Unter allen elementaren psychischen Grundfunktionen des Menschen ist der Antrieb wohl die unklarste und am unschärfsten definierte. Die Definition ist auch deshalb so schwierig, weil in den Antrieb unterschiedliche philosophische und psychologische Konzepte einfließen. Im angloamerikanischen Raum existiert Antrieb in dem umfassenden Konzept wie im deutschen Sprachraum nicht, sondern wird zerlegt in die Einzelbegriffe drive, im weitesten Sinne als kontinuierlich wirkender Trieb zu verstehen, und impulse, aufzufassen als plötzlicher Aktivitätsbeginn.
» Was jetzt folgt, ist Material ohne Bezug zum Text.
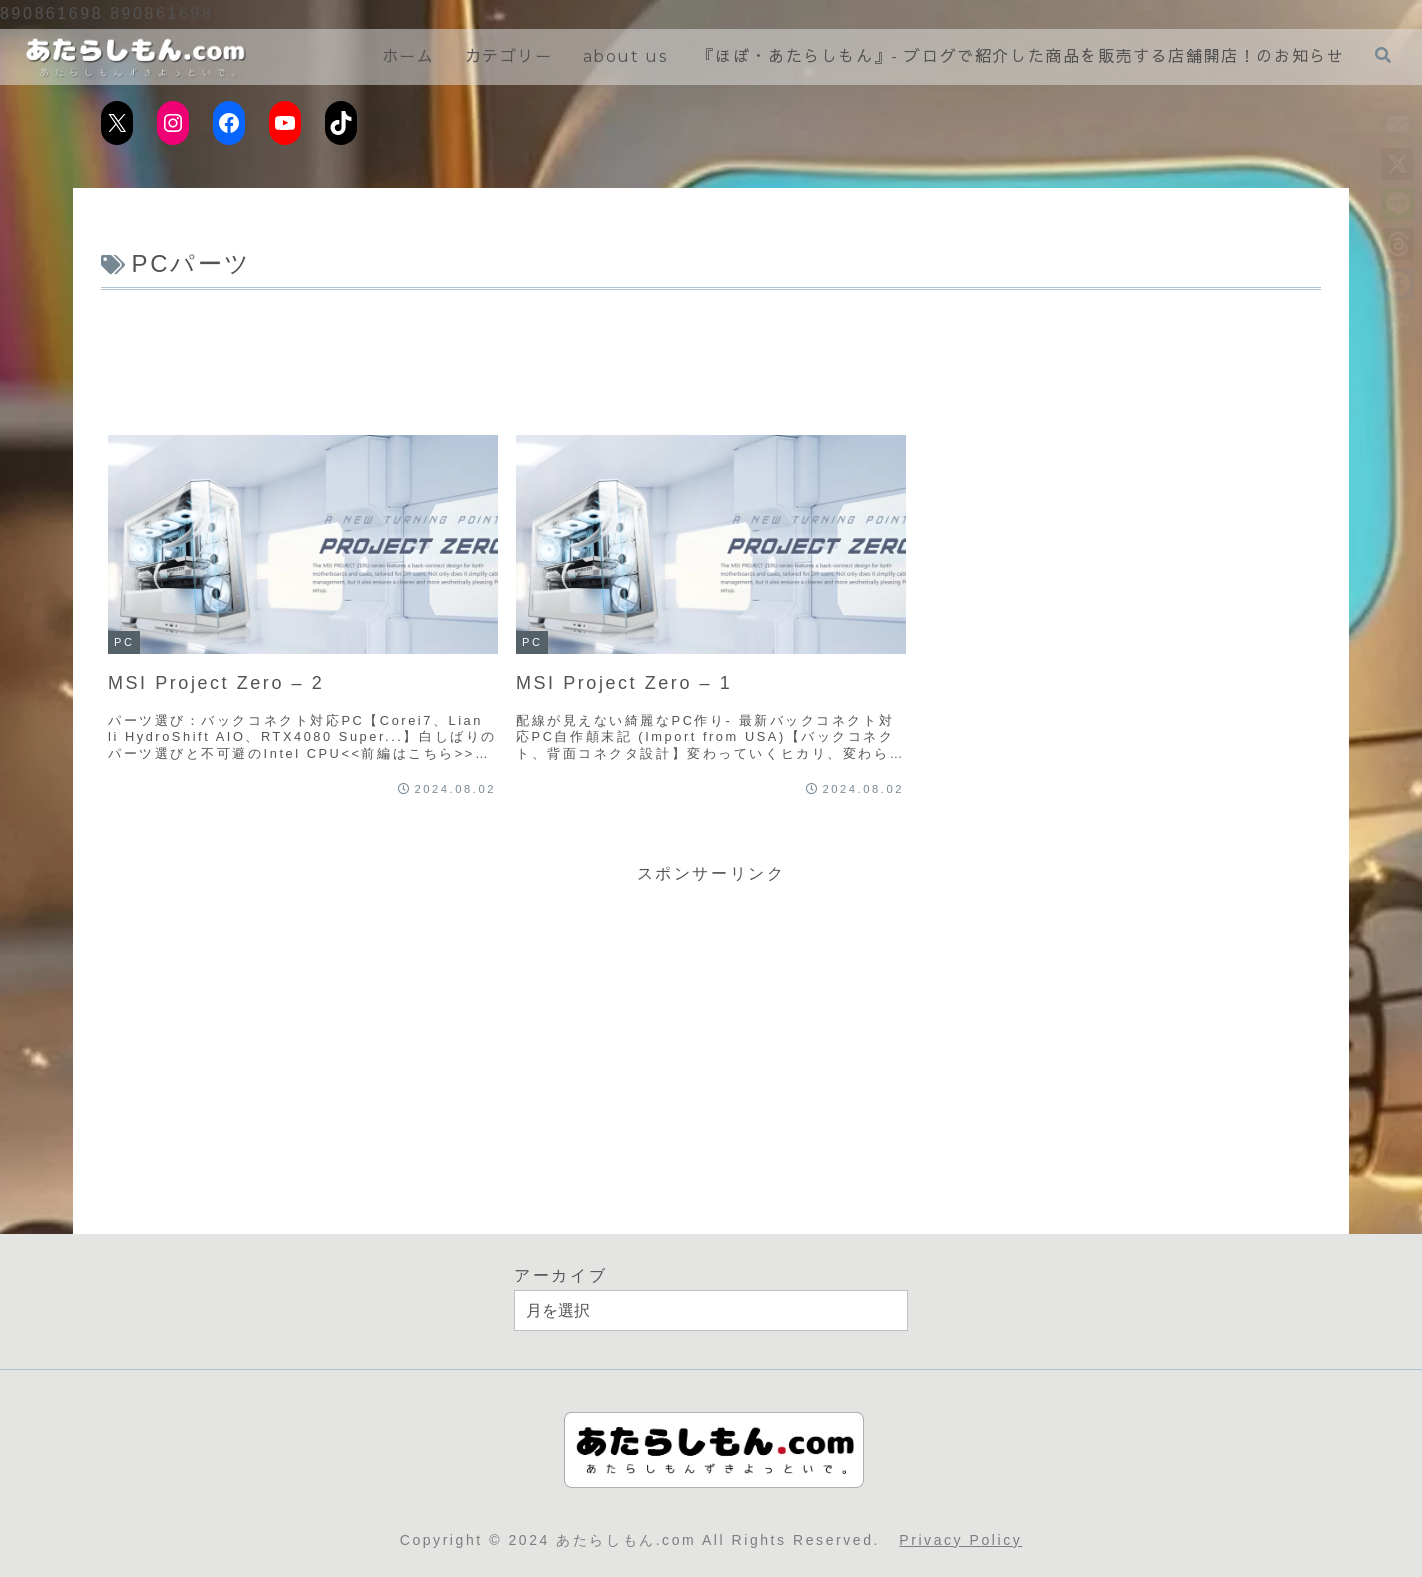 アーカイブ (560, 1275)
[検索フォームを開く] (1383, 56)
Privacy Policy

Im vorliegenden Beitrag wird die historische Entwicklung im Verständnis des Antriebs beschrieben. Darüber hinaus werden Befunde aus der neurobiologisch-psychiatrischen Forschung dargestellt und Analogien zu unterschiedlichen philosophischen und psychologischen Konzepten des Antriebs gezogen, die auch für die Therapie psychischer Störungen von Bedeutung sind.

Summary

Drive is one of the basic psychic functions of human life, however, in contrast to its importance, its definition is rather vague due to differing philosophical and psychological concepts behind it. In the German speaking countries the understanding of drive is even much more complex because the Kraepelinian term Antrieb not only includes drive but also impulse.

This paper describes the historical development in the conceptualisation of drive and impulse. Further, it highlights neurobiological findings of recent psychiatric research which correspond to earlier philosophical and psychological theories and which may be also relevant for therapeutic approaches in the treatment of psychiatric disorders.

* Das Manuskript basiert auf der Antrittsvorlesung im Rahmen der vollzogenen Habilitation an der Universität Hamburg, gehalten am 15.1.2003 in Hamburg.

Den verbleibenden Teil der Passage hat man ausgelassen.